Nov 2, 2014

Qualified Immunity

Qualified Immunity
by Sylvie Fox


Sheila Harrison Grant is the first African American woman ever nominated to the federal bench in Cleveland. But when her thirteen-year-old daughter Olivia shares a family secret with a well-meaning guidance counselor, she sets the wheels in motion to feed a partisan senate’s opposition, threatening her mother’s position…and both of their lives. 

Once an ambitious young law student with promise, Casey Cort made the mistake of crossing a classmate from a prominent and influential family. Now she works as an unfulfilled, faceless cog in a broken legal system. 

When fate gives Casey a second chance, she has to set aside her lack of faith in justice and find the strength to fight for those with nowhere else to turn. 

In this first novel of the Casey Cort series, Sylvie Fox—a former trial lawyer in Cleveland—weaves a tale that blends the best of today’s top legal thrillers with the heart and soul of women’s fiction, in a story ripped from real-world headlines.

About the Author:
Sylvie Fox is the author Don't Judge Me, the first book in the Judgment series. She has also authored the controversial novel The Good Enough Husband. Lastly, she is the author of the sexy, contemporary L.A. Nights series. When she's not battling traffic on the freeways of Los Angeles, she's eating her way through Budapest.

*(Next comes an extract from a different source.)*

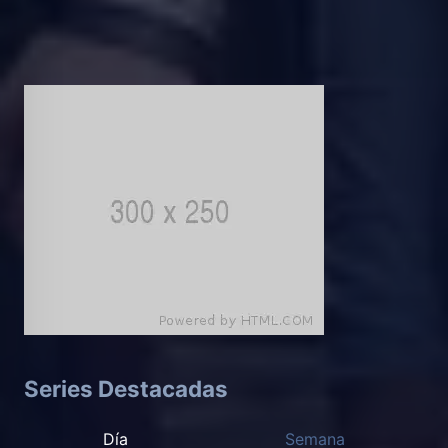
Series Destacadas
Día
Semana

You can read more about her books at www.sylviefox.com


EXCERPT


Casey Cort’s hand-me-down Honda Accord sputtered along Superior Avenue. She tried not to let the red needle hovering around the ‘E’ on her gas gauge freak her out. The young lawyer needed to complete the visit to her client DeAndre Nelson today. Her wallet was empty, save for a few pennies and some lint. She needed to get this done and get home before she ran out of gas.
Casey looked for the doorbell. There was none. She knocked carefully at the rotting wood of the screen door, careful not to knock it off its hinge. Waiting by the door, she marveled how these foster parents were nearly as poor as the kids they were ‘helping.’ Finally, a smartly dressed woman let her in.
“Kendra James.” The woman extended her hand, inviting her in.
While she disappeared to get DeAndre, Casey took a seat on a sunken couch smelling faintly of things she didn’t want to consider. She watched as two little kids, red Kool-Aid rings staining their mouths, sat catatonically in front of a television blaring cartoons.
The uneven acoustic drop ceiling was stained, while bowed wood paneling stood out from the wall like a sail full of sea air. Carpet curled away from the walls. She’d hate to be here during a hard rain. A cherubic baby perched on Kendra’s hip as the woman strode from the back of the house.
“So, how’s he doing?” she asked after dispensing with the usual preliminary questions. “Any problems? Is the mom getting visitation?”
Kendra sat heavily on a recliner and answered her question. “The mom’s not an issue in this case. The social worker, Ms. Pachencko said that my husband and I could adopt him in a couple of months.”
Had she wandered into some dystopian world? Fostering was temporary by its very definition. Casey sunk deeper into the smelly cushions. The mom wasn’t an issue? The mother was always an issue. Parents had fundamental constitutional rights. Even if the new laws cut off parents’ rights quicker, it didn’t make them any less important.
“Ms. James,” Casey started cautiously. “I think we must have our wires crossed. Right now, DeAndre is not eligible for adoption. The county has only removed him from his mom temporarily. The social worker is a Ms. Pachencko, did you say?” Kendra nodded, so Casey continued. “She should have a case plan in place so the baby and the mom can work toward reunification.”
Kendra James blinked a couple of times as she took in the information. “Oh…but…I’m sorry—I, I thought when we agreed to be a foster-to-adopt home that we’d only get kids we could eventually adopt. I really want to be a mom.”
“I’m sorry, Mrs. James, but in DeAndrĂ©’s case, it doesn’t work that way.”
“But if the mom’s in jail, or dead, why can’t we have him?” Her voice was bordering on a whine.
Because babies aren’t dogs that you pick up at the pound after a three night stay. Casey bit her lip, keeping her opinion to herself. “Why don’t you talk to Ms. Pachencko about that. In the meantime, I need to find out where the mom and dad are—make a determination of whether reunification with the family is a good idea here.” Kendra looked so distressed, that Casey softened her tone, mollifying the foster mom as best she could. “We need more people in the foster care system like you and your husband.”
With that, Casey gathered her papers, took another quick peek at the sleeping child, then left the James’ residence.
Casey started the car. She eased her foot onto the gas pedal, hoping to conserve what fuel she could, when a fist banged against her passenger window. Remembering the men down the street, she started and slammed her foot on the brake, bucking the car. It was only Kendra James, though. Turning on and off a car used more gas than idling, she suspected, and shifted the car to neutral. Leaning across the passenger seat, she rolled down the last manual window in Northern Ohio.
“We paid her, you know.”
“Paid who? What?”
“Trish said if we paid her, the next eligible baby would be ours.